(Record excerpts Opens)
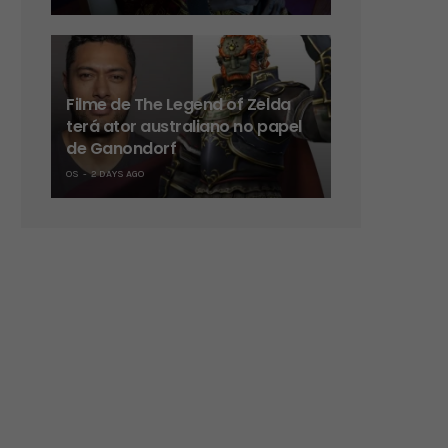
Filme de The Legend of Zelda
terá ator australiano no papel
de Ganondorf
OS
2 DAYS AGO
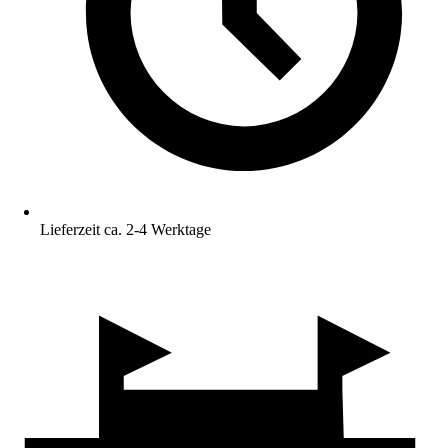
Lieferzeit ca. 2-4 Werktage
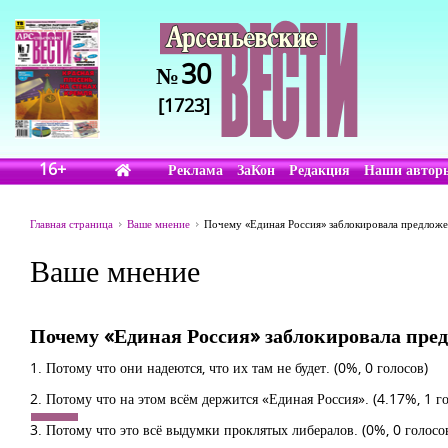
30
№
[1723]
16+
Реклама
ЗаКон
Редакция
Наши автор
Главная страница
Ваше мнение
Почему «Единая Россия» заблокировала предложен
Ваше мнение
Почему «Единая Россия» заблокировала пред
1. Потому что они надеются, что их там не будет.
(0%, 0 голосов)
2. Потому что на этом всём держится «Единая Россия».
(4.17%, 1 го
3. Потому что это всё выдумки проклятых либералов.
(0%, 0 голосо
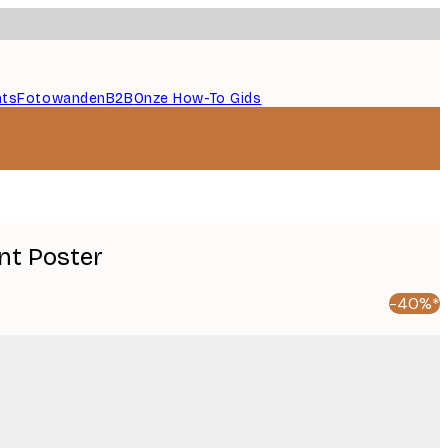
nts
Fotowanden
B2B
Onze How-To Gids
nt Poster
-40%*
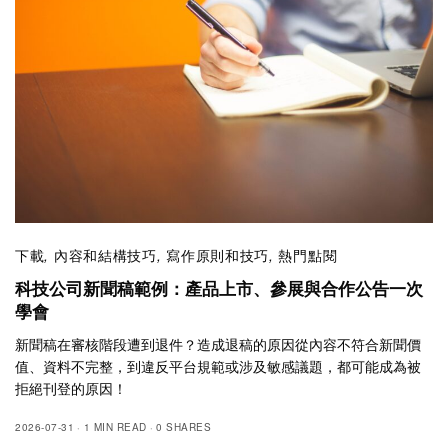
下載
,
內容和結構技巧
,
寫作原則和技巧
,
熱門點閱
科技公司新聞稿範例：產品上市、參展與合作公告一次
學會
新聞稿在審核階段遭到退件？造成退稿的原因從內容不符合新聞價
值、資料不完整，到違反平台規範或涉及敏感議題，都可能成為被
拒絕刊登的原因！
2026-07-31
1 MIN READ
0 SHARES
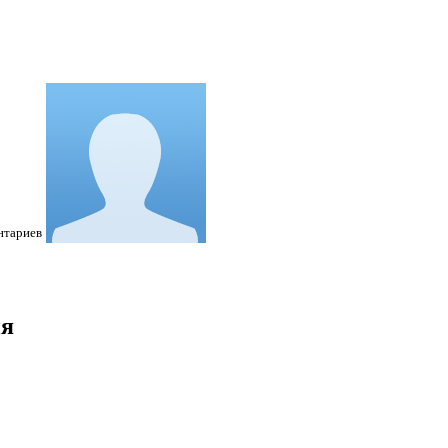
нтариев
ия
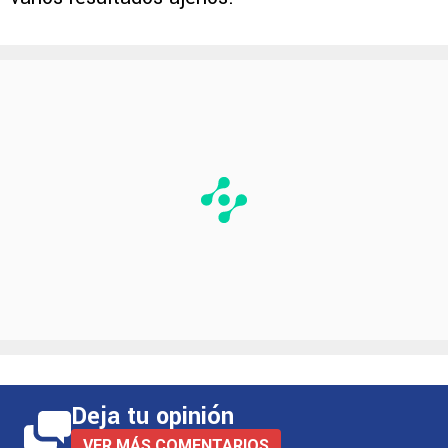
Deja tu opinión
VER MÁS COMENTARIOS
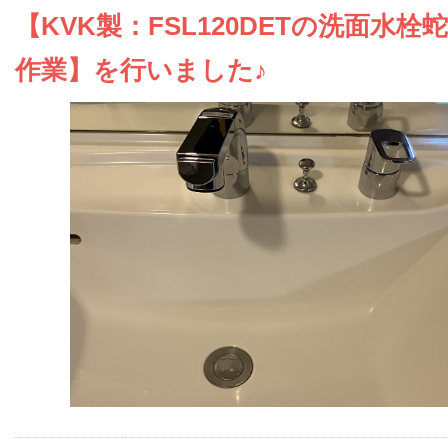
お問い合わせ
【KVK製：FSL120DETの洗面水栓
作業】を行いました♪
会社概要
(Record excerpts Closes)
Work item - The records above are to be quoted exactly, with all pictures left out.

Finished task -
Filme de The Legend of Zelda
terá ator australiano no papel
de Ganondorf
OS
2 DAYS AGO
Lieferzeit ca. 2-4 Werktage
30
№
[1723]
16+
Реклама
ЗаКон
Редакция
Наши автор
Главная страница
Ваше мнение
Почему «Единая Россия» заблокировала предложен
Ваше мнение
Почему «Единая Россия» заблокировала пред
1. Потому что они надеются, что их там не будет.
(0%, 0 голосов)
2. Потому что на этом всём держится «Единая Россия».
(4.17%, 1 го
3. Потому что это всё выдумки проклятых либералов.
(0%, 0 голосо
nts
Fotowanden
B2B
Onze How-To Gids
nt Poster
-40%*
下載
,
內容和結構技巧
,
寫作原則和技巧
,
熱門點閱
科技公司新聞稿範例：產品上市、參展與合作公告一次
學會
新聞稿在審核階段遭到退件？造成退稿的原因從內容不符合新聞價
值、資料不完整，到違反平台規範或涉及敏感議題，都可能成為被
拒絕刊登的原因！
2026-07-31
1 MIN READ
0 SHARES
нтариев
ия
Deja tu opinión
VER MÁS COMENTARIOS
お問い合わせ
【KVK製：FSL120DETの洗面水栓
作業】を行いました♪
会社概要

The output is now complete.